Zumindest handelte es sich bei den zusammengekommenen Menschen um einzelne Zivilpersonen, die an den Feindseligkeiten nicht teilnahmen (zur Unterscheidung zwischen Zivilpersonen und Mitgliedern bewaffneter Gruppen International Review of the Red Cross Vol. 90 N. 872, [X.], 1006 ff.; MüKoStGB/[X.], 3. Aufl., § 11 [X.] Rn. 37; [X.], Völkerstrafrecht, 5. Aufl., Rn. 1400; [X.]/[X.]/[X.], [X.], 4. Aufl., Art. 8 Rn. 935). Dem steht nicht entgegen, dass sich möglicherweise unter den Wartenden vereinzelt Angehörige bewaffneter Gruppen befanden; denn nach den [X.] waren diese weder Ziel des Angriffs noch prägten sie die wartende Menge (vgl. zum überwiegenden Charakter einer Personengruppe [X.], Urteil vom 20. Dezember 2018 - 3 [X.], [X.]St 64, 10 Rn. 165; s. auch [X.]/[X.]/[X.], [X.], 4. Aufl., Art. 8 Rn. 933).

Da der Beschuldigte im Rahmen seiner Kontrolltätigkeit für die FPM eine [X.] abschoss, ist dem ein Angriff mit militärischen Mitteln zu entnehmen (vgl. allgemein MüKoStGB/[X.], 3. Aufl., § 11 [X.] Rn. 30; [X.], Völkerstrafrecht, 5. Aufl., Rn. 1397).

(3) Der Qualifikationstatbestand des § 11 Abs. 2 Satz 2 [X.] ist erfüllt, weil der Beschuldigte durch seinen Angriff den Tod mehrerer Menschen vorsätzlich herbeiführte.

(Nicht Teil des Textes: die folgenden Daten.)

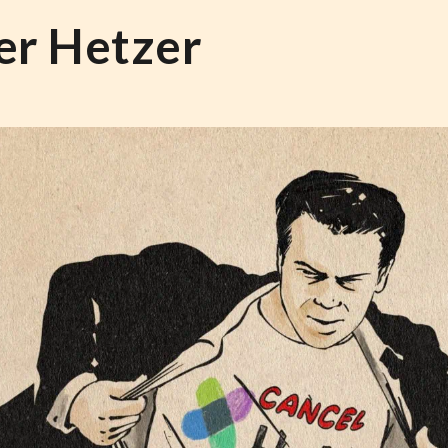
er Hetzer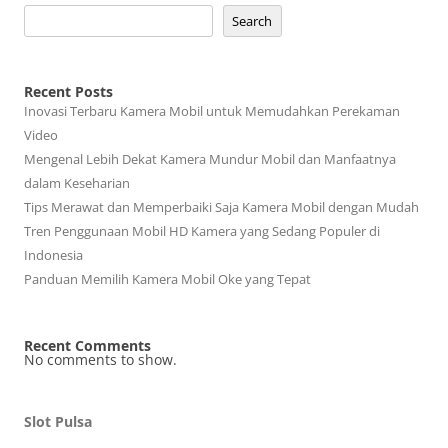
Search
Recent Posts
Inovasi Terbaru Kamera Mobil untuk Memudahkan Perekaman
Video
Mengenal Lebih Dekat Kamera Mundur Mobil dan Manfaatnya
dalam Keseharian
Tips Merawat dan Memperbaiki Saja Kamera Mobil dengan Mudah
Tren Penggunaan Mobil HD Kamera yang Sedang Populer di
Indonesia
Panduan Memilih Kamera Mobil Oke yang Tepat
Recent Comments
No comments to show.
Slot Pulsa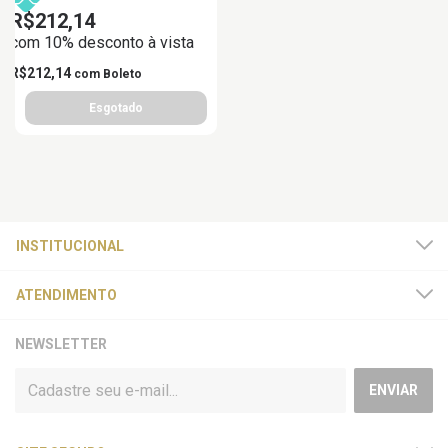
R$212,14
com 10% desconto à vista
R$212,14
com
Boleto
INSTITUCIONAL
ATENDIMENTO
NEWSLETTER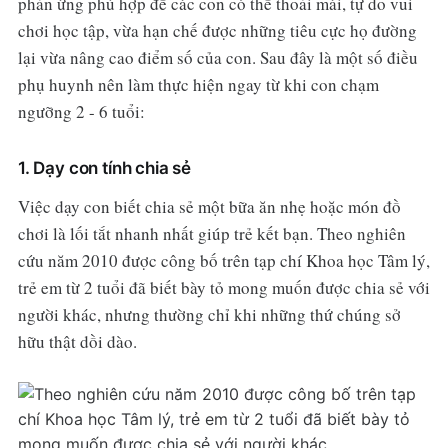
phản ứng phù hợp để các con có thể thoải mái, tự do vui
chơi học tập, vừa hạn chế được những tiêu cực họ đường
lại vừa nâng cao điểm số của con. Sau đây là một số điều
phụ huynh nên làm thực hiện ngay từ khi con chạm
ngưỡng 2 - 6 tuổi:
1. Dạy con tính chia sẻ
Việc dạy con biết chia sẻ một bữa ăn nhẹ hoặc món đồ
chơi là lối tắt nhanh nhất giúp trẻ kết bạn. Theo nghiên
cứu năm 2010 được công bố trên tạp chí Khoa học Tâm lý,
trẻ em từ 2 tuổi đã biết bày tỏ mong muốn được chia sẻ với
người khác, nhưng thường chỉ khi những thứ chúng sở
hữu thật dồi dào.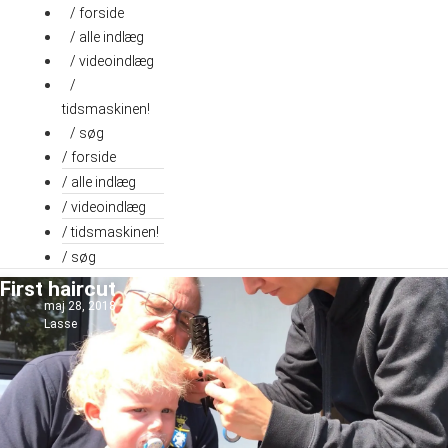
Videre
/ forside
til
/ alle indlæg
indhold
/ videoindlæg
/
tidsmaskinen!
/ søg
/ forside
/ alle indlæg
/ videoindlæg
/ tidsmaskinen!
/ søg
First haircut
maj 28, 2018
Lasse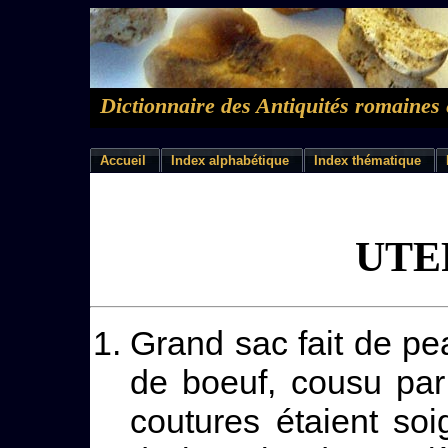
Dictionnaire des Antiquités romaines 
Accueil
Index alphabétique
Index thématique
UTE
Grand sac fait de pe
de boeuf, cousu par 
coutures étaient s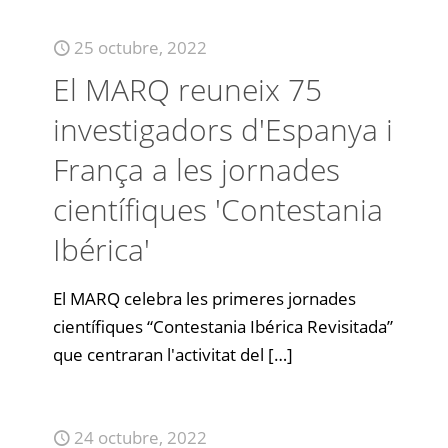
25 octubre, 2022
El MARQ reuneix 75
investigadors d'Espanya i
França a les jornades
científiques 'Contestania
Ibérica'
El MARQ celebra les primeres jornades
científiques “Contestania Ibérica Revisitada”
que centraran l'activitat del
[…]
24 octubre, 2022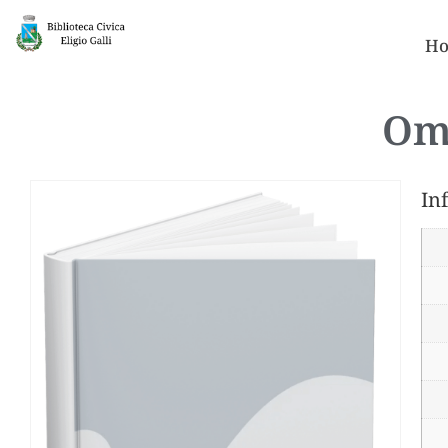
Ho
Omi
In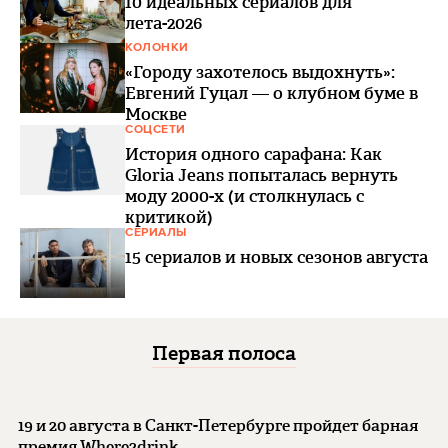
10 идеальных сериалов для
лета-2026
КОЛОНКИ
«Городу захотелось выдохнуть»:
Евгений Гуцал — о клубном буме в
Москве
СОЦСЕТИ
История одного сарафана: Как
Gloria Jeans попыталась вернуть
моду 2000-х (и столкнулась с
критикой)
СЕРИАЛЫ
15 сериалов и новых сезонов августа
Первая полоса
19 и 20 августа в Санкт-Петербурге пройдет барная
премия Where2drink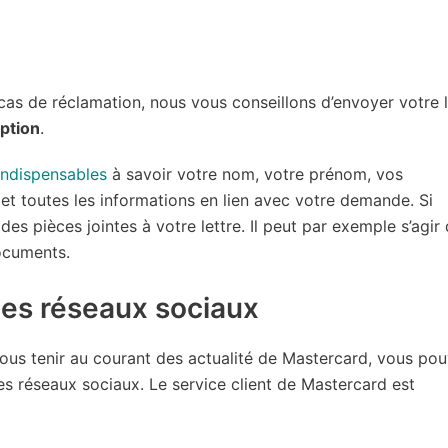
cas de réclamation, nous vous conseillons d’envoyer votre l
ption
.
indispensables
à savoir votre nom, votre prénom, vos
et toutes les informations en lien avec votre demande. Si
des pièces jointes à votre lettre. Il peut par exemple s’agir
ocuments.
les réseaux sociaux
ous tenir au courant des actualité de Mastercard, vous po
 les réseaux sociaux. Le service client de Mastercard est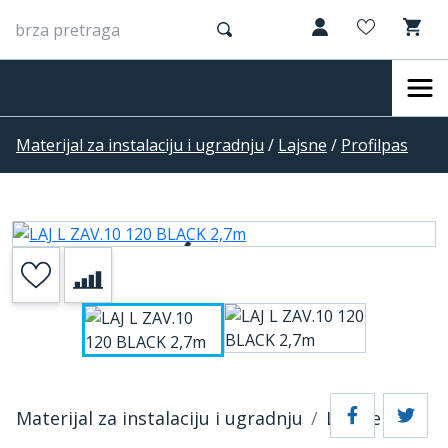
Materijal za instalaciju i ugradnju
/
Lajsne
/
Profilpas
Materijal za instalaciju i ugradnju
Lajsne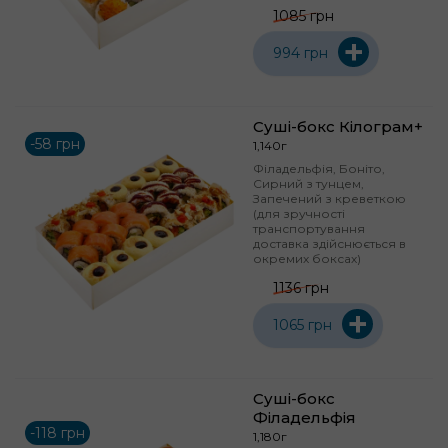
1085 грн
+
994 грн
Суші-бокс Кілограм+
-58 грн
1,140г
Філадельфія, Боніто,
Сирний з тунцем,
Запечений з креветкою
(для зручності
транспортування
доставка здійснюється в
окремих боксах)
1136 грн
+
1065 грн
Суші-бокс
Філадельфія
-118 грн
1,180г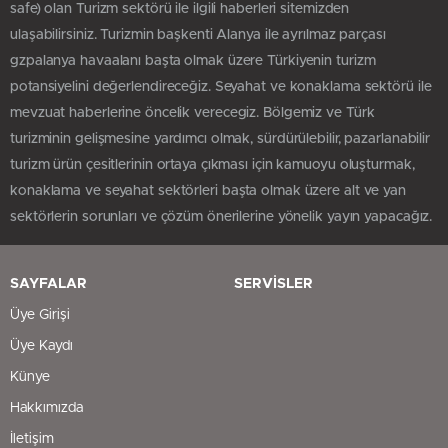
safe) olan Turizm sektörü ile ilgili haberleri sitemizden
ulaşabilirsiniz. Turizmin başkenti Alanya ile ayrılmaz parçası
gzpalanya havaalanı başta olmak üzere Türkiyenin turizm
potansiyelini değerlendireceğiz. Seyahat ve konaklama sektörü ile
mevzuat haberlerine öncelik verecegiz. Bölgemiz ve Türk
turizminin gelişmesine yardımcı olmak, sürdürülebilir, pazarlanabilir
turizm ürün çesitlerinin ortaya çıkması için kamuoyu oluşturmak,
konaklama ve seyahat sektörleri başta olmak üzere alt ve yan
sektörlerin sorunları ve çözüm önerilerine yönelik yayın yapacağız.
SAYFALAR
SERVİSLER
Üye Girişi
Üye Kaydı
Künye
Hakkımızda
İletişim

bb) Die Tötung und Verletzung der Personen hat zudem hochwahrscheinlich die Tatbestände des Mordes aus niedrigen Beweggründen sowie der gefährlichen Körperverletzung mittels einer Waffe und einer das Leben gefährdenden Behandlung gemäß § 211 Abs. 2, § 224 Abs. 1 Nr. 2 und 5 StGB verwirklicht. Ob zugleich das Mordmerkmal der Tötung mit gemeingefährlichen Mitteln erfüllt ist (vgl. dazu näher [X.], Beschluss vom 14. April 2020 - 5 [X.], [X.], 614 Rn. 10 ff. [X.]; MüKoStGB/[X.], 4. Aufl., § 211 Rn. 127), bedarf für die Frage der [X.] keiner Entscheidung. Ebenso ist dazu eine nähere Klärung des [X.] zwischen dem Kriegsverbrechen des Einsatzes verbotener Methoden der Kriegsführung und der gefährlichen Körperverletzung entbehrlich (vgl. allgemein [X.], Urteil vom 28. Januar 2021 - 3 StR 564/19, [X.]St 65, 286 Rn. 82 [X.]).

cc) Da der [X.] die Strafverfolgung gemäß § 154 Abs. 1, § 154a Abs. 1 StPO auf die im Haftbefehl genannten Straftatbestände begrenzt hat, sind weitere Delikte derzeit nicht in den Blick zu nehmen.

dd) Die Anwendbarkeit [X.] Strafrechts ergibt sich aus dem Weltrechtsprinzip gemäß § 1 [X.] für das Kriegsverbrechen und als Annex dazu ebenfalls für den [X.] verwirklichen Tatbestand des Mordes (vgl. etwa [X.], Beschluss vom 6. Juni 2019 - StB 14/19, [X.]St 64, 89 Rn. 71).

2. Es bestehen der Haftgrund der Fluchtgefahr gemäß § 112 Abs. 2 Nr. 2 StPO sowie - auch bei der gebotenen restriktiven Auslegung des § 112 Abs. 3 StPO (s. [X.], Beschluss vom 24. Januar 2019 - AK 57/18, juris Rn. 30 ff.) - derjenige der [X.].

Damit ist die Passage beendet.